Представим человека, у которого заболело горло. Он принял антибиотик. Горло прошло через день, зачем травиться? Бросил. Что случилось? Колесико провернулось на одно деление. Следующий человек, который заразился этой же бактерией, принимал антибиотик уже два дня, следующему пришлось принимать уже недельный курс — и т. д.

На фермах патогены встречаются с почвенными бактериями. Химическая война в почве происходила всегда, но раньше патогены никогда не встречались с антибиотиками, у них не было этого фактора отбора. Теперь же в результате горизонтального переноса генов, когда один вид бактерий может получить ДНК другого, получился биореактор — ровно те условия, которые нужны, чтобы вырастить лекарственно-устойчивый штамм.
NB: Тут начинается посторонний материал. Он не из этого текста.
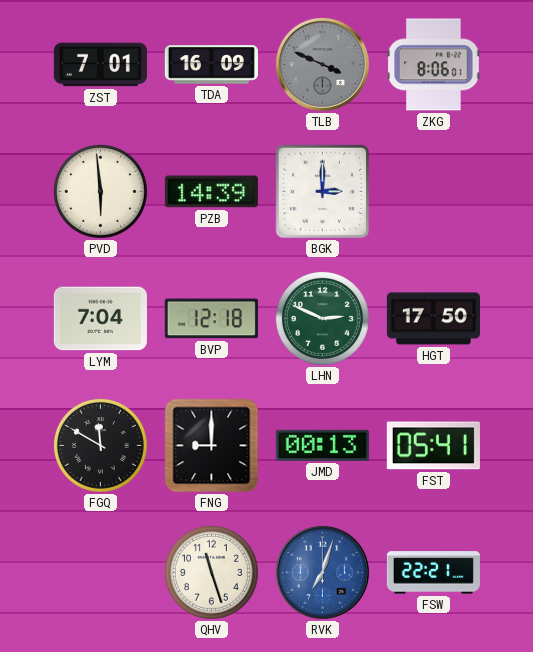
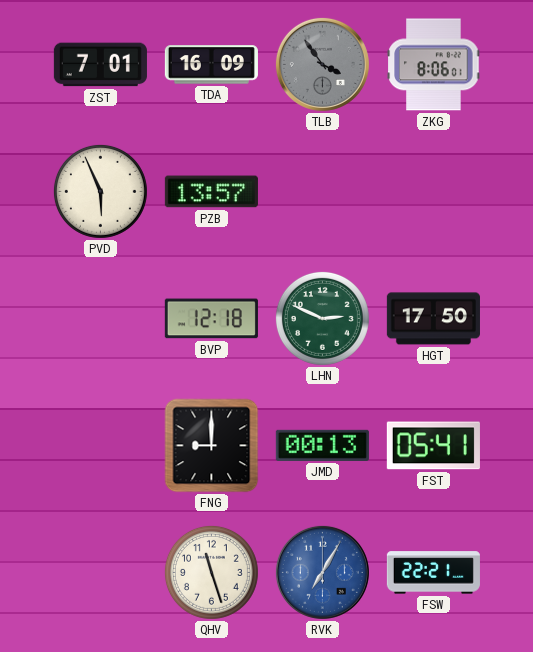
TLB: 3:49 -> 3:54
PVD: 5:59 -> 5:56
PZB: 14:39 -> 13:57
BGK: 3:00 -> none
LYM: 7:04 -> none
FGQ: 11:50 -> none
RVK: 7:03 -> 7:05
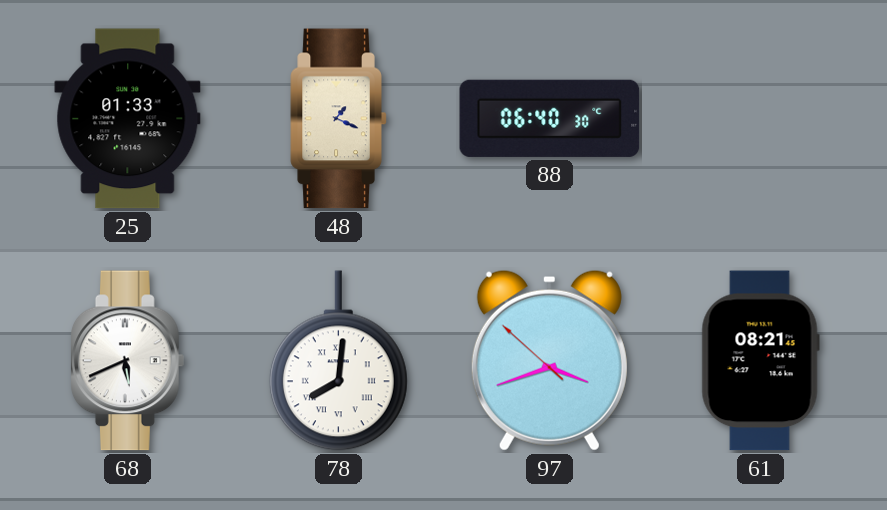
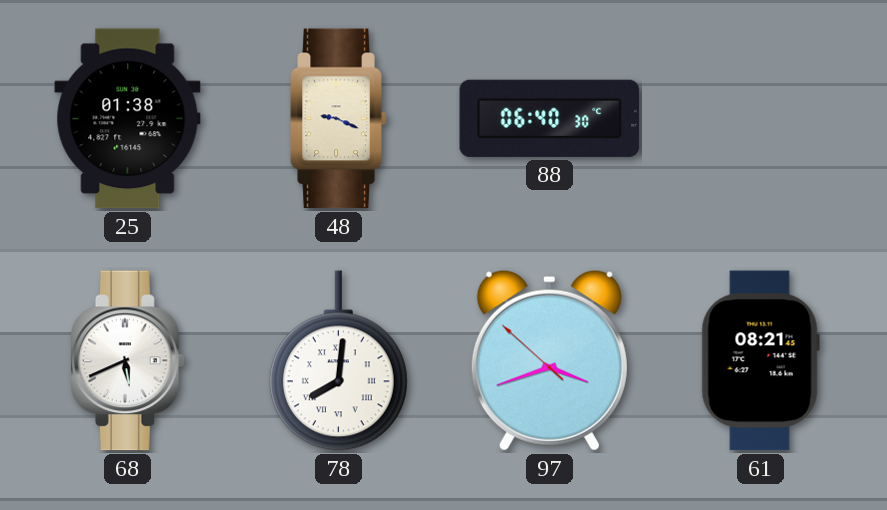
25: 01:33 -> 01:38
48: 1:19 -> 9:19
В результате растет доля заболеваний, вызванных такими бактериями.


У этого явления есть и экономическое следствие: разработка антибиотиков становится невыгодной. Затраты на их разработку колоссальные, а время жизни антибиотиков, когда они действительно работают и когда их покупают, не очень большое. В результате количество новых антибиотиков, введенных в клиническую практику, уменьшается год от года. В 1990 году фармкомпаний, которые занимались антибиотиками, было 18, в 2011 году их было уже только четыре.
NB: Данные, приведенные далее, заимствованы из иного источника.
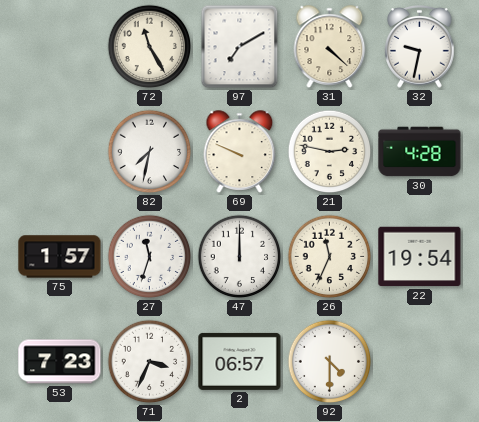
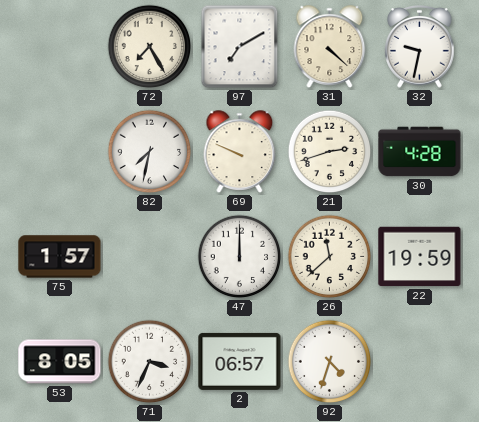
72: 11:25 -> 7:25
21: 2:47 -> 2:42
27: 11:33 -> none
26: 11:34 -> 11:38
22: 19:54 -> 19:59
53: 7:23 -> 8:05
92: 4:30 -> 4:33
Рак как эволюционный процесс

Рак на самом деле тоже эволюционная болезнь. Каждая опухоль неоднородна, разные клоны раковых клеток соревнуются за ресурс, которым является организм человека, заболевшего раком. В разных клонах происходят разные мутации, и быстрее всего делящийся клон становится большинством в опухоли. Это описывается классическими эволюционными построениями. Можно сравнить картинку из обзора 1965 года (просто про отбор) и изображение из обзора 2006 года (про отбор в раке). Прошло 40 лет, но, кроме цвета, они ничем не отличаются.
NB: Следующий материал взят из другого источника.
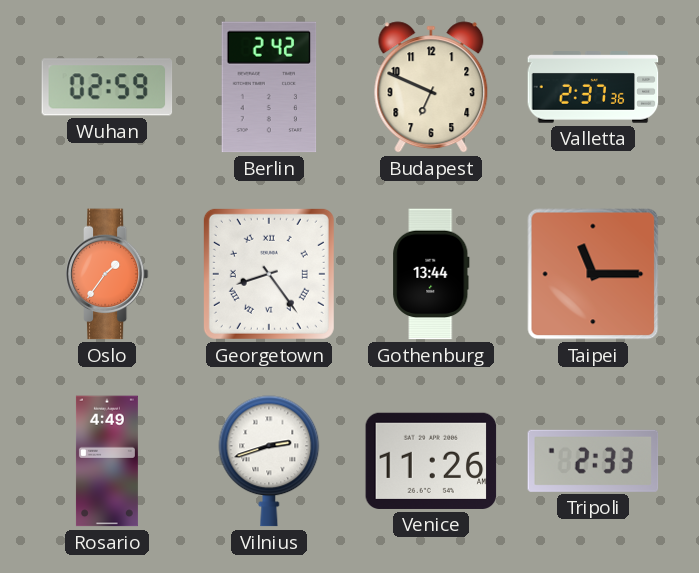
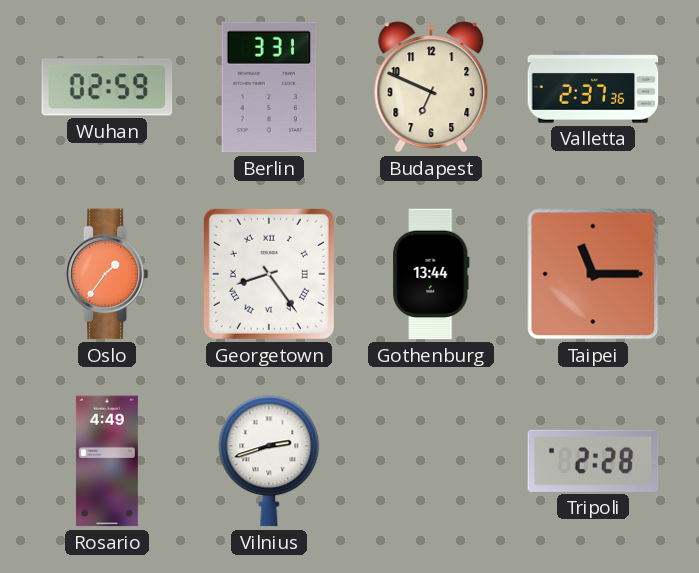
Berlin: 2:42 -> 3:31
Venice: 11:26 -> none
Tripoli: 2:33 -> 2:28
Современные методы позволяют брать образцы из разных участков опухоли, определять последовательность генома клеток и смотреть, какие мутации произошли. На получающемся эволюционном дереве становится видно, как постепенно опухоль набирает мутации, делающие ее все более и более злокачественной. Несколько лет назад редакционная статья в Science, одном из самых гламурных научных журналов, была посвящена тому, что врачей надо учить эволюционной теории, потому что без этого понимания лечить многие болезни уже не получается.

Даже жизнь лимфоцитов в нашей иммунной системе, процесс возникновения иммунитета происходит в той же эволюционной парадигме. Фактор отбора — это качество узнавания антигена: когда мы чем-то заболели или вакцинировались, быстрее делятся лимфоциты, которые лучше узнают антиген, и у нас появляется иммунитет к данному возбудителю.

Эволюция вирусов

Вирусом иммунодефицита человека (ВИЧ) мы заразились от обезьян, причем несколько раз: вирусом первого типа (основным, который вызвал эпидемию синдрома приобретенного иммунодефицита — СПИД) — от шимпанзе, а вирусом второго типа — от макак. Так выглядит эволюционное дерево разных штаммов ВИЧ, взятых от обезьян и людей:


Длина веточки — это количество мутаций, произошедших в вирусе за это время, прошедшее с момента появления ВИЧ. Образец, который взят раньше, еще не накопил всех мутаций, которые могли бы случиться. Если один образец взят 15 лет назад, а другой сейчас, то по сравнению с предком у современного образца замен будет больше. Существует общий предок всех этих вирусов, и по количеству замен мы можем понять, сколько времени прошло от каждого современного образца до этого общего предка. Если по одной оси отложить расстояние по эволюционному дереву, а по другой — дату, когда взят образец, то мы увидим линейную зависимость. Если экстраполировать ее назад, в точку, где количество замен равно нулю, то мы узнаем, когда жил общий предок всех этих вирусов. Так ученые выяснили дату, когда началась современная эпидемия СПИДа, — 1930-е годы.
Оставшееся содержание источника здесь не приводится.